Karena itu, sangat tidak ‘nyambung’ jika untuk
menghentikan konflik-konflik tersebut kemudian dipasarkan terus gagasan
pluralisme dan ikutannya seperti dialog antaragama dll. Pasalnya, akar
konflik-konflik tersebut, sekali lagi, lebih bermotifkan ideologi dan
politik—yakni dominasi Kapitalisme yang diusung Barat, khususnya AS,
atas Dunia Islam—ketimbang berlatar-belakang agama.
Pluralisme Menurut Islam
Allah SWT berfirman:
يَاأَيُّهَا النَّاسُ إِنَّا خَلَقْنَاكُمْ مِنْ ذَكَرٍ وَأُنْثَى وَجَعَلْنَاكُمْ شُعُوبًا وَقَبَائِلَ لِتَعَارَفُوا إِنَّ أَكْرَمَكُمْ عِنْدَ اللهِ أَتْقَاكُمْ إِنَّ اللهَ عَلِيمٌ خَبِيرٌHai manusia, sesungguhnya Kami menciptakan kalian dari laki-laki dan perempuan dan Kami menjadikan kalian berbangsa-bangsa dan bersuku-suku agar saling mengenal. Sesungguhnya orang yang paling mulia di antara kalian adalah orang yang paling bertakwa di sisi Allah (QS al-Hujurat [49]: 13).
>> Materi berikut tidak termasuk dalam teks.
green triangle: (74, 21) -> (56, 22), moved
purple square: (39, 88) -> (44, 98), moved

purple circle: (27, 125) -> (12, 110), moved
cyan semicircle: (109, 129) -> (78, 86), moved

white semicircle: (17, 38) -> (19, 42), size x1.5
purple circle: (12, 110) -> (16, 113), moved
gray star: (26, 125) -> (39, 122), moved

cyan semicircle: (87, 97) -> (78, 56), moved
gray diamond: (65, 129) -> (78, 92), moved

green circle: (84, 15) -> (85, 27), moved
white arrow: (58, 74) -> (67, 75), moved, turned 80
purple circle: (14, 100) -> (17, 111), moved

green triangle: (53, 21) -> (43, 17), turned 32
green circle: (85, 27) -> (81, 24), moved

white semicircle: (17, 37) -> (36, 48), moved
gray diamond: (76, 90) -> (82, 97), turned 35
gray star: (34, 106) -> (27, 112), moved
Ayat ini menerangkan bahwa Islam mengakui keberadaan
dan keragaman suku dan bangsa serta identitas-identitas agama selain
Islam (pluralitas), namun sama sekali tidak mengakui kebenaran
agama-agama tersebut (pluralisme). Allah SWT juga berfirman:
وَيَعْبُدُونَ مِنْ دُونِ اللهِ مَا لَمْ يُنَزِّلْ بِهِ سُلْطَانًا وَمَا لَيْسَ لَهُمْ بِهِ عِلْمٌ وَمَا لِلظَّالِمِينَ مِنْ نَصِيرٍMereka menyembah selain Allah tanpa keterangan yang diturunkan Allah. Mereka tidak memiliki ilmu dan tidaklah orang-orang zalim itu mempunyai pembela (QS al-Hajj:67-71).
Ayat ini menegaskan bahwa agama-agama selain Islam
itu sesungguhnya menyembah kepada selain Allah SWT. Lalu bagaimana bisa
dinyatakan, bahwa Islam mengakui ide pluralisme yang menyatakan bahwa
semua agama adalah sama-sama benarnya dan menyembah kepada Tuhan yang
sama?
Dalam ayat yang lain, Allah SWT menegaskan:
إِنَّ الدِّينَ عِنْدَ اللهِ اْلإِسْلاَمُSesungguhnya agama yang diridhai di sisi Allah hanyalah Islam (QS Ali Imran [3]: 19).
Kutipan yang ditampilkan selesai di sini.